## Work to be completed
For this exercise, report every line of the material that includes "PROVEDORA".

※

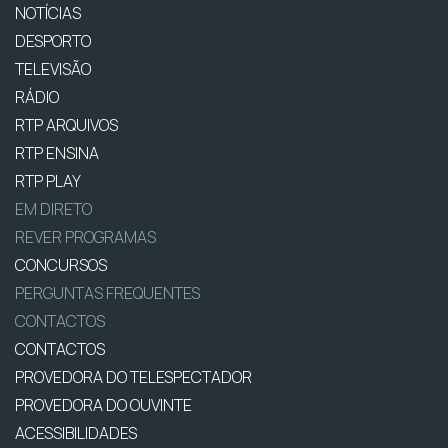
NOTÍCIAS
DESPORTO
TELEVISÃO
RÁDIO
RTP ARQUIVOS
RTP ENSINA
RTP PLAY
EM DIRETO
REVER PROGRAMAS
CONCURSOS
PERGUNTAS FREQUENTES
CONTACTOS
CONTACTOS
PROVEDORA DO TELESPECTADOR
PROVEDORA DO OUVINTE
ACESSIBILIDADES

※

## Result of the exercise
PROVEDORA DO TELESPECTADOR
PROVEDORA DO OUVINTE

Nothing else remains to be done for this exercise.